Some of us were literally shattered. Eloise McManus’s left shoulder is wrapped in gauze, her arm in a sling so she can’t hold a rifle. For a Shark, that must be infuriating. Meadow Newman stands stiff and pale. Her shirt hides her bandages, but I remember the silver barb that hit her in the shoulder.
Her fellow Cephalopod Robbie Barr leans on a crutch, his right leg in a gel cast from his encounter with a Leyden harpoon. He wipes his nose with a cloth handkerchief. He’s not crying, he’s just famous for his many allergies. Even on the open sea, he can find something that makes him sneeze.
‘This alt-tech …’ Robbie squints sideways at me. ‘You’re saying it was HP’s mission all along to safeguard this stuff. And none of us were told. Not even you?’
‘Not even me,’ I confirm. ‘Until yesterday, I knew nothing.’
I try not to let my eyes drift to Ester. I’m pretty sure she knew more than she was allowed to say, but I don’t want to put her on the spot in front of everybody.
Cooper Dunne hefts his new Leyden pistol. ‘And there are more surprises like this at the secret base?’

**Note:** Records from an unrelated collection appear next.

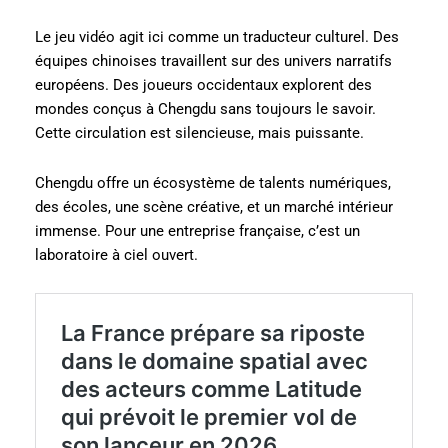
Le jeu vidéo agit ici comme un traducteur culturel. Des
équipes chinoises travaillent sur des univers narratifs
européens. Des joueurs occidentaux explorent des
mondes conçus à Chengdu sans toujours le savoir.
Cette circulation est silencieuse, mais puissante.
Chengdu offre un écosystème de talents numériques,
des écoles, une scène créative, et un marché intérieur
immense. Pour une entreprise française, c’est un
laboratoire à ciel ouvert.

Cooper’s leg is still bandaged from the harpoon wound yesterday, but he doesn’t seem bothered by it. If anything, he sounds anxious for a rematch with LI – preferably with bigger guns on our side next time.
‘Hewett said that Leyden weapons were the simple stuff,’ I recall. ‘He claimed Nemo’s most complicated tech is still way beyond our best science. Our trials this weekend were supposed to be our first introduction.’
More grumbling in the ranks. Ah, yes, the good old days of twenty-four hours ago, when our biggest worry was passing the trials and staying at HP.
Tia Romero tugs at her corkscrew hair. ‘So the upperclassmen, even the sophomores … they knew all about this stuff, and they never breathed a word.’
I can tell nobody likes the idea that the sophomores had important inside information. The tenth-graders were the worst.